Three categories of advisor serve business owners who are thinking about selling. Business brokers typically handle companies with transaction values under two million dollars, and their practice is built around running a process that connects individual buyers to individual businesses. M&A advisors generally take on transactions from roughly five million to a hundred million in deal value, and their work looks more like an investment banking engagement with a managed auction, buyer outreach, and negotiated deal terms. Exit planners focus on readiness rather than transaction execution, and their work often begins years before a sale is even on the calendar.

The first question a founder should ask is which category fits the size and complexity of the business. A founder running a six million dollar revenue company will be poorly served by a broker whose median deal is under a million, and equally poorly served by a banker whose median deal is fifty million. Matching advisor practice size to deal size is the single largest driver of whether the advisor's process will actually fit the business.
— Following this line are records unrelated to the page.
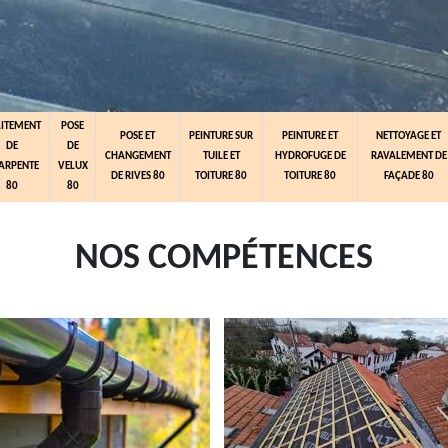
AITEMENT
POSE
POSE ET
PEINTURE SUR
PEINTURE ET
NETTOYAGE ET
DE
DE
CHANGEMENT
TUILE ET
HYDROFUGE DE
RAVALEMENT DE
ARPENTE
VELUX
DE RIVES 80
TOITURE 80
TOITURE 80
FAÇADE 80
80
80
NOS COMPÉTENCES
The second question is about buyer access. An advisor's value is largely in the buyers they can reach. That includes strategic acquirers with active acquisition mandates, private equity firms with platform companies in the sector, family offices with patient capital, and occasionally high net worth individuals with relevant backgrounds. Ask for the list of buyers the advisor has successfully sold to in the last three years. A working advisor will have that list ready. One who does not is not one to hire.

The third question is about the sector. Healthcare sells differently than light manufacturing. Professional services sells differently than distribution. An advisor whose last five closings were all in one sector brings relationships, comparable transaction data, and buyer insight that a generalist cannot match. That specialization is worth paying for in most cases.

The fourth question is about references. Ask for the names and phone numbers of the founders whose businesses the advisor has sold in the last eighteen months. A serious advisor can produce those references without hesitation. When the founder calls those references, the question to ask is not whether the advisor is good. The question to ask is what surprised them about the process, what they would do differently, and whether the advisor told them the hard things they needed to hear rather than the things they wanted to hear.

The fifth question is about fees. Engagement fees, success fees, minimum retainers, and the structure of what is earned if the business does not sell are all negotiable in most markets. Read the engagement letter slowly. The economics of the relationship should be clear on the face of the document. If they are not, negotiate until they are, or hire someone whose terms are simpler. The best advisor relationships begin with alignment on how the advisor gets paid.